Nevertheless, depending on how the situation on the ground plays out in coming months, the Kremlin may yet find itself in a position to force a partition-style outcome.
If Russia wins the ongoing battle for Donbas, it will have succeeded in tangibly degrading Ukraine’s ability to contest the eastern half of the country. The consolidation of Russian control over large swathes of eastern Ukraine would resuscitate Russia’s sputtered military campaign; there would potentially be little to stop the invading Russian forces from striking out in the direction of the strategic southwestern port hub of Odessa or returning to the Kyiv region for a second go at Ukraine’s capital. Even if those campaigns end in a stalemate, Russia may well be able to hold on to territories gained in Ukraine’s east. The absorption of western Ukraine into Poland requires a degree of explicit Western acquiescence; the dismemberment of Ukraine along the Dnieper River does not.

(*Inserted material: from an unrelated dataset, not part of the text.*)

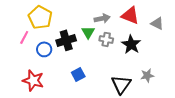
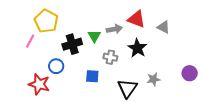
gray arrow: (102, 18) -> (114, 29), moved
gray cross: (106, 39) -> (110, 57), moved
blue circle: (44, 49) -> (56, 66), moved
blue square: (78, 74) -> (92, 76), moved, turned 32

But such an outcome remains a distant possibility—one that is largely contingent on the Kremlin’s ability to salvage its war in the east, where it enjoys distinct advantages in the form of shorter supply lines and more advantageous terrain. The West is seeking to offset these advantages with continued shipments of heavy weapons systems and real-time intelligence sharing. It is unclear whether U.S. intelligence services and the Pentagon are providing Ukraine with information to strike Russian targets in Russia. The Kremlin has warned such strikes would lead to retaliatory attacks on decision-making centers in Kyiv, including those that it says are staffed by Western military advisors.
These attacks are being publicly lent moral legitimacy if not military support by Western officials. The United Kingdom’s armed forces minister James Heappey told a British media outlet earlier this week it is “completely legitimate for Ukraine to be targeting in Russia’s depth in order to disrupt the logistics that if they weren’t disrupted would directly contribute to death and carnage on Ukrainian soil,” adding that it is “not necessarily a problem” if British-donated weapons were used to hit sites on Russian territory.
Moscow lashed out at Heappey’s comments, with Russia’s Defense Ministry announcing that “London’s direct provocation of the Kyiv regime into such actions, if such actions are carried out, will immediately lead to our proportional response.” Editor-in-chief of Russian state media outlet RT Margarita Simonyan was blunter: “The Anglo-Saxons are publicly calling on Ukraine to take the combat activity into Russian territory. And giving them the ammo to carry out that plan,” she said, according to Newsweek. “What choice are you leaving us, idiots? Complete destruction of what remains of Ukraine? A nuclear strike?”
Her position does not necessarily reflect Kremlin policy, though the threat of nuclear escalation continues to loom large as Moscow struggles to make meaningful military headway sixty-five days into a war it views as an existential conflict for Russia’s very existence. Moscow is under mounting pressure to produce meaningful battlefield victories by May 9, which is the major annual holiday when Russia commemorates the Red Army’s victory over Nazi Germany in World War II.
Mark Episkopos is a national security reporter for the National Interest.